Instructions for the task>
Omit the images and return the remaining entries unchanged.

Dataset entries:
- - - -
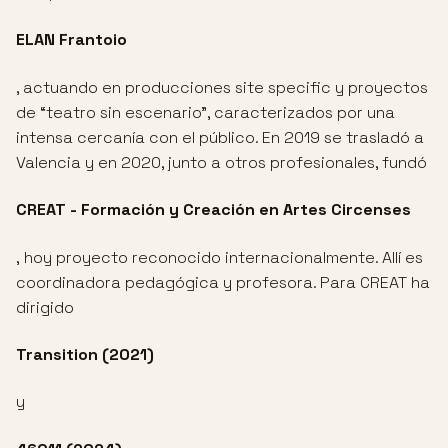
ELAN Frantoio
, actuando en producciones site specific y proyectos
de “teatro sin escenario”, caracterizados por una
intensa cercanía con el público. En 2019 se trasladó a
Valencia y en 2020, junto a otros profesionales, fundó
CREAT - Formación y Creación en Artes Circenses
, hoy proyecto reconocido internacionalmente. Allí es
coordinadora pedagógica y profesora. Para CREAT ha
dirigido
Transition (2021)
y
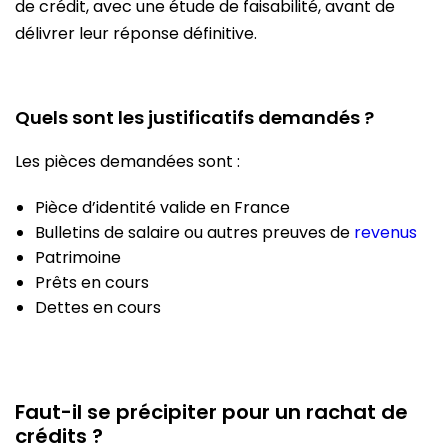
de crédit, avec une étude de faisabilité, avant de
délivrer leur réponse définitive.
Quels sont les justificatifs demandés ?
Les pièces demandées sont :
Pièce d’identité valide en France
Bulletins de salaire ou autres preuves de
revenus
Patrimoine
Prêts en cours
Dettes en cours
Faut-il se précipiter pour un rachat de
crédits ?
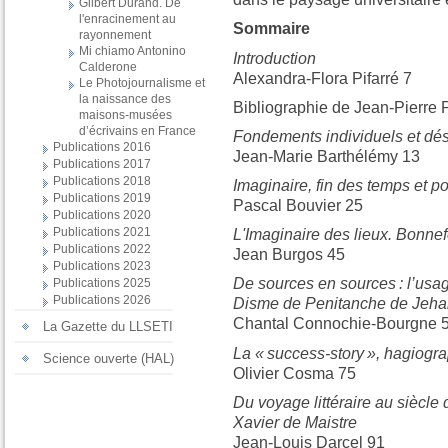
Gilbert Durand. De
l'enracinement au
Sommaire
rayonnement
Mi chiamo Antonino
Introduction
Calderone
Alexandra-Flora Pifarré 7
Le Photojournalisme et
la naissance des
Bibliographie de Jean-Pierre 
maisons-musées
d’écrivains en France
Fondements individuels et dést
Publications 2016
Jean-Marie Barthélémy 13
Publications 2017
Publications 2018
Imaginaire, fin des temps et 
Publications 2019
Pascal Bouvier 25
Publications 2020
Publications 2021
L'Imaginaire des lieux. Bonnefo
Publications 2022
Jean Burgos 45
Publications 2023
De sources en sources : l’usa
Publications 2025
Publications 2026
Disme de Penitanche de Jeha
Chantal Connochie-Bourgne 
La Gazette du LLSETI
La « success-story », hagiogr
Science ouverte (HAL)
Olivier Cosma 75
Du voyage littéraire au siècl
Xavier de Maistre
Jean-Louis Darcel 91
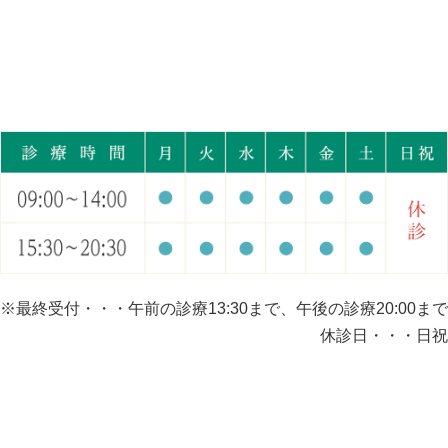
※最終受付・・・午前の診療13:30まで、午後の診療20:00まで
休診日・・・日祝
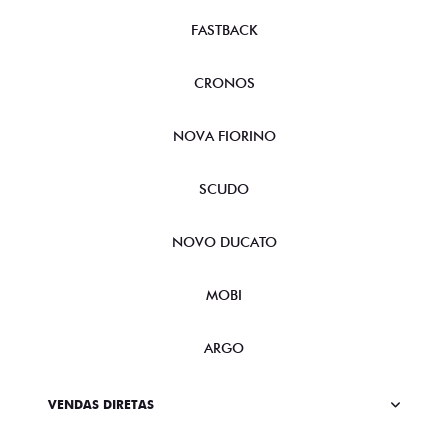
FASTBACK
CRONOS
NOVA FIORINO
SCUDO
NOVO DUCATO
MOBI
ARGO
VENDAS DIRETAS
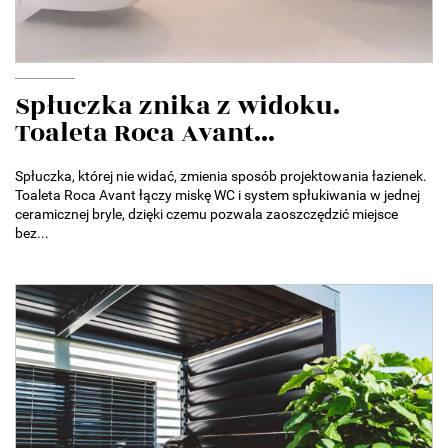
Spłuczka znika z widoku.
Toaleta Roca Avant...
Spłuczka, której nie widać, zmienia sposób projektowania łazienek.
Toaleta Roca Avant łączy miskę WC i system spłukiwania w jednej
ceramicznej bryle, dzięki czemu pozwala zaoszczędzić miejsce
bez...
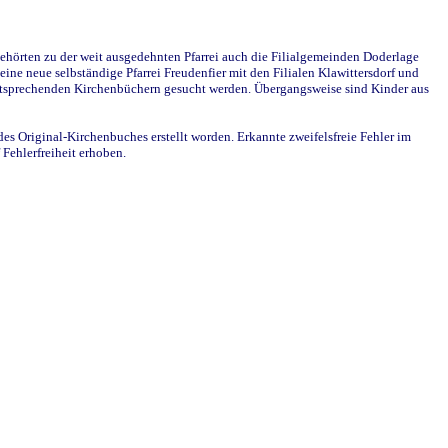
ehörten zu der weit ausgedehnten Pfarrei auch die Filialgemeinden Doderlage
ine neue selbständige Pfarrei Freudenfier mit den Filialen Klawittersdorf und
 entsprechenden Kirchenbüchern gesucht werden. Übergangsweise sind Kinder aus
des Original-Kirchenbuches erstellt worden. Erkannte zweifelsfreie Fehler im
Fehlerfreiheit erhoben.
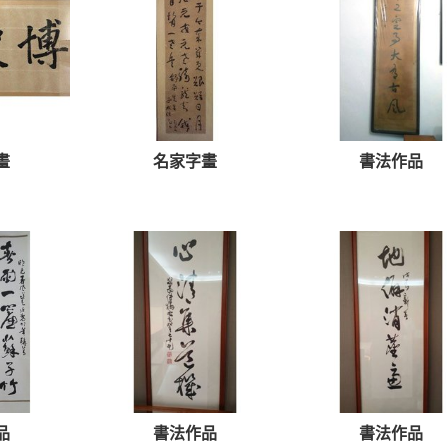
畫
名家字畫
書法作品
品
書法作品
書法作品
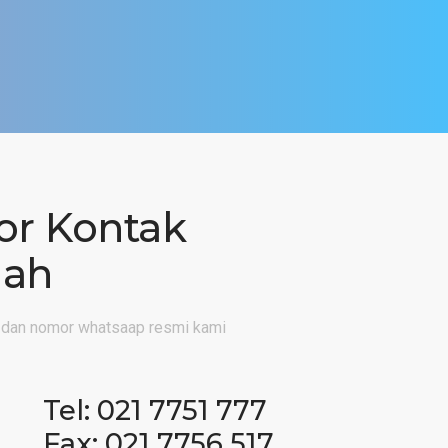
r Kontak
lah
 dan nomor whatsaap resmi kami
Tel: 021 7751 777
Fax: 021 7756 517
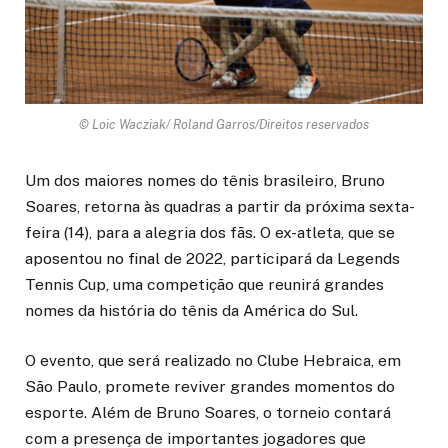
© Loic Wacziak/ Roland Garros/Direitos reservados
Um dos maiores nomes do tênis brasileiro, Bruno
Soares, retorna às quadras a partir da próxima sexta-
feira (14), para a alegria dos fãs. O ex-atleta, que se
aposentou no final de 2022, participará da Legends
Tennis Cup, uma competição que reunirá grandes
nomes da história do tênis da América do Sul.
O evento, que será realizado no Clube Hebraica, em
São Paulo, promete reviver grandes momentos do
esporte. Além de Bruno Soares, o torneio contará
com a presença de importantes jogadores que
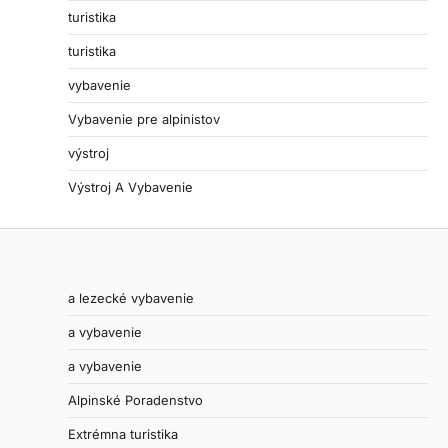
turistika
turistika
vybavenie
Vybavenie pre alpinistov
výstroj
Výstroj A Vybavenie
a lezecké vybavenie
a vybavenie
a vybavenie
Alpinské Poradenstvo
Extrémna turistika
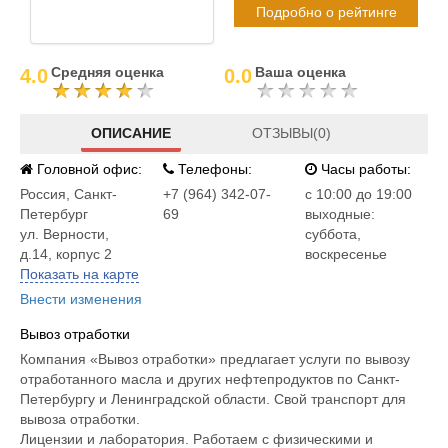
Подробно о рейтинге
Средняя оценка
Ваша оценка
4.0
0.0
ОПИСАНИЕ
ОТЗЫВЫ(0)
Головной офис:
Телефоны:
Часы работы:
Россия
,
Санкт-
+7 (964) 342-07-
c 10:00 до 19:00
Петербург
69
выходные:
ул. Верности,
суббота,
д.14, корпус 2
воскресенье
Показать на карте
Внести изменения
Вывоз отработки
Компания «Вывоз отработки» предлагает услуги по вывозу
отработанного масла и других нефтепродуктов по Санкт-
Петербургу и Ленинградской области. Свой транспорт для
вывоза отработки.
Лицензии и лаборатория. Работаем с физическими и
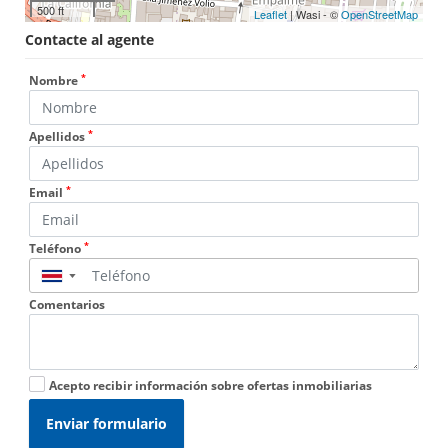
500 ft
Leaflet
| Wasi - ©
OpenStreetMap
Contacte al agente
*
Nombre
*
Apellidos
*
Email
*
Teléfono
▼
Comentarios
Acepto recibir información sobre ofertas inmobiliarias
Enviar formulario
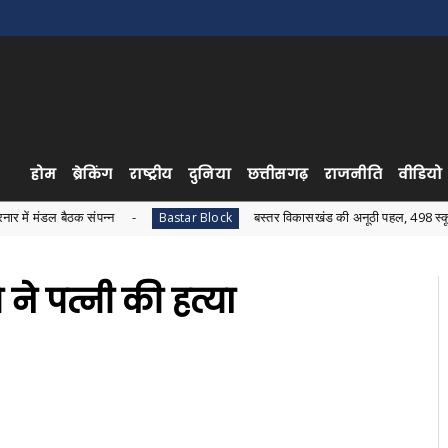
होम
ब्रेकिंग
राष्ट्रीय
दुनिया
छत्तीसगढ़
राजनीति
वीडियो
संपन्न
बस्तर विकासखंड की अनूठी पहल, 498 स्कूलों में एक साथ हु
Bastar Block
 ने पत्नी की हत्या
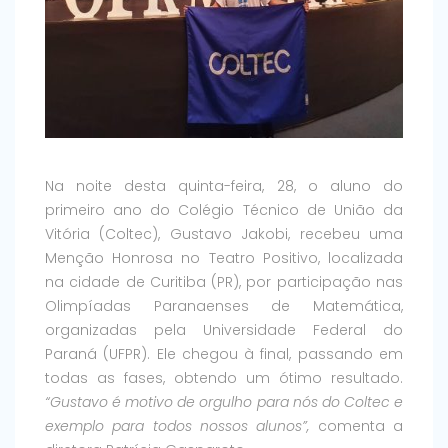
Na noite desta quinta-feira, 28, o aluno do
primeiro ano do Colégio Técnico de União da
Vitória (Coltec), Gustavo Jakobi, recebeu uma
Menção Honrosa no Teatro Positivo, localizada
na cidade de Curitiba (PR), por participação nas
Olimpíadas Paranaenses de Matemática,
organizadas pela Universidade Federal do
Paraná (UFPR). Ele chegou à final, passando em
todas as fases, obtendo um ótimo resultado.
“Gustavo é motivo de orgulho para nós do Coltec e
exemplo para todos nossos alunos”,
comenta a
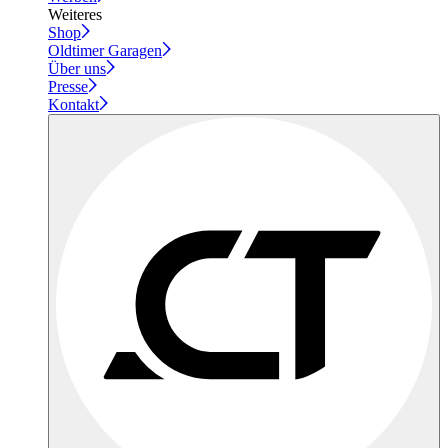
Weiteres
Shop
Oldtimer Garagen
Über uns
Presse
Kontakt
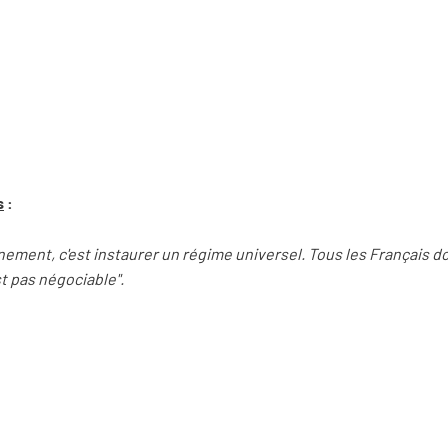
s
:
ement, c'est instaurer un régime universel. Tous les Français doi
st pas négociable".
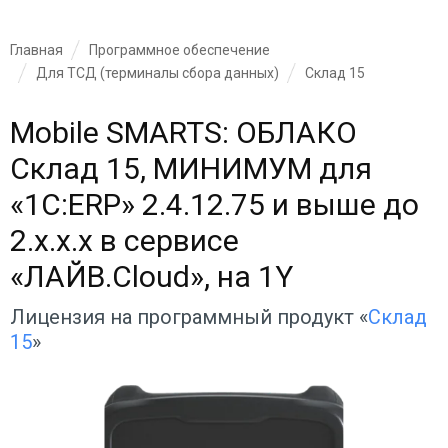
Главная
Программное обеспечение
Для ТСД (терминалы сбора данных)
Склад 15
Mobile SMARTS: ОБЛАКО
Склад 15, МИНИМУМ для
«1С:ERP» 2.4.12.75 и выше до
2.x.x.x в сервисе
«ЛАЙВ.Cloud», на 1Y
Лицензия на программный продукт «
Склад
15
»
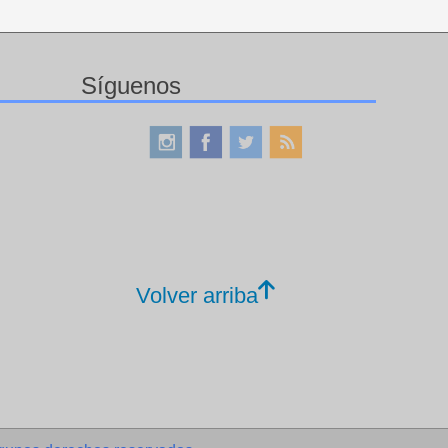
Síguenos
Volver arriba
- - - -
Result of the exercise>
ELAN Frantoio
, actuando en producciones site specific y proyectos
de “teatro sin escenario”, caracterizados por una
intensa cercanía con el público. En 2019 se trasladó a
Valencia y en 2020, junto a otros profesionales, fundó
CREAT - Formación y Creación en Artes Circenses
, hoy proyecto reconocido internacionalmente. Allí es
coordinadora pedagógica y profesora. Para CREAT ha
dirigido
Transition (2021)
y
de crédit, avec une étude de faisabilité, avant de
délivrer leur réponse définitive.
Quels sont les justificatifs demandés ?
Les pièces demandées sont :
Pièce d’identité valide en France
Bulletins de salaire ou autres preuves de
revenus
Patrimoine
Prêts en cours
Dettes en cours
Faut-il se précipiter pour un rachat de
crédits ?
Gilbert Durand. De
l'enracinement au
Sommaire
rayonnement
Mi chiamo Antonino
Introduction
Calderone
Alexandra-Flora Pifarré 7
Le Photojournalisme et
la naissance des
Bibliographie de Jean-Pierre 
maisons-musées
d’écrivains en France
Fondements individuels et dést
Publications 2016
Jean-Marie Barthélémy 13
Publications 2017
Publications 2018
Imaginaire, fin des temps et 
Publications 2019
Pascal Bouvier 25
Publications 2020
Publications 2021
L'Imaginaire des lieux. Bonnefo
Publications 2022
Jean Burgos 45
Publications 2023
De sources en sources : l’usa
Publications 2025
Publications 2026
Disme de Penitanche de Jeha
Chantal Connochie-Bourgne 
La Gazette du LLSETI
La « success-story », hagiogr
Science ouverte (HAL)
Olivier Cosma 75
Du voyage littéraire au siècl
Xavier de Maistre
Jean-Louis Darcel 91
※最終受付・・・午前の診療13:30まで、午後の診療20:00まで
休診日・・・日祝
FASTBACK
CRONOS
NOVA FIORINO
SCUDO
NOVO DUCATO
MOBI
ARGO
VENDAS DIRETAS
Spłuczka znika z widoku.
Toaleta Roca Avant...
Spłuczka, której nie widać, zmienia sposób projektowania łazienek.
Toaleta Roca Avant łączy miskę WC i system spłukiwania w jednej
ceramicznej bryle, dzięki czemu pozwala zaoszczędzić miejsce
bez...
ehörten zu der weit ausgedehnten Pfarrei auch die Filialgemeinden Doderlage
ine neue selbständige Pfarrei Freudenfier mit den Filialen Klawittersdorf und
 entsprechenden Kirchenbüchern gesucht werden. Übergangsweise sind Kinder aus
des Original-Kirchenbuches erstellt worden. Erkannte zweifelsfreie Fehler im
Fehlerfreiheit erhoben.
畫
名家字畫
書法作品
品
書法作品
書法作品
r Kontak
lah
 dan nomor whatsaap resmi kami
Tel: 021 7751 777
Fax: 021 7756 517
© Loic Wacziak/ Roland Garros/Direitos reservados
Um dos maiores nomes do tênis brasileiro, Bruno
Soares, retorna às quadras a partir da próxima sexta-
feira (14), para a alegria dos fãs. O ex-atleta, que se
aposentou no final de 2022, participará da Legends
Tennis Cup, uma competição que reunirá grandes
nomes da história do tênis da América do Sul.
O evento, que será realizado no Clube Hebraica, em
São Paulo, promete reviver grandes momentos do
esporte. Além de Bruno Soares, o torneio contará
com a presença de importantes jogadores que
turistika
turistika
vybavenie
Vybavenie pre alpinistov
výstroj
Výstroj A Vybavenie
a lezecké vybavenie
a vybavenie
a vybavenie
Alpinské Poradenstvo
Extrémna turistika
Подробно о рейтинге
Средняя оценка
Ваша оценка
4.0
0.0
ОПИСАНИЕ
ОТЗЫВЫ(0)
Головной офис:
Телефоны:
Часы работы:
Россия
,
Санкт-
+7 (964) 342-07-
c 10:00 до 19:00
Петербург
69
выходные:
ул. Верности,
суббота,
д.14, корпус 2
воскресенье
Показать на карте
Внести изменения
Вывоз отработки
Компания «Вывоз отработки» предлагает услуги по вывозу
отработанного масла и других нефтепродуктов по Санкт-
Петербургу и Ленинградской области. Свой транспорт для
вывоза отработки.
Лицензии и лаборатория. Работаем с физическими и
500 ft
Leaflet
| Wasi - ©
OpenStreetMap
Contacte al agente
*
Nombre
*
Apellidos
*
Email
*
Teléfono
▼
Comentarios
Acepto recibir información sobre ofertas inmobiliarias
Enviar formulario
होम
ब्रेकिंग
राष्ट्रीय
दुनिया
छत्तीसगढ़
राजनीति
वीडियो
संपन्न
बस्तर विकासखंड की अनूठी पहल, 498 स्कूलों में एक साथ हु
Bastar Block
 ने पत्नी की हत्या
Na noite desta quinta-feira, 28, o aluno do
primeiro ano do Colégio Técnico de União da
Vitória (Coltec), Gustavo Jakobi, recebeu uma
Menção Honrosa no Teatro Positivo, localizada
na cidade de Curitiba (PR), por participação nas
Olimpíadas Paranaenses de Matemática,
organizadas pela Universidade Federal do
Paraná (UFPR). Ele chegou à final, passando em
todas as fases, obtendo um ótimo resultado.
“Gustavo é motivo de orgulho para nós do Coltec e
exemplo para todos nossos alunos”,
comenta a
Weiteres
Shop
Oldtimer Garagen
Über uns
Presse
Kontakt
s
:
ement, c'est instaurer un régime universel. Tous les Français doi
st pas négociable".
Главная
Программное обеспечение
Для ТСД (терминалы сбора данных)
Склад 15
Mobile SMARTS: ОБЛАКО
Склад 15, МИНИМУМ для
«1С:ERP» 2.4.12.75 и выше до
2.x.x.x в сервисе
«ЛАЙВ.Cloud», на 1Y
Лицензия на программный продукт «
Склад
15
»
Síguenos
Volver arriba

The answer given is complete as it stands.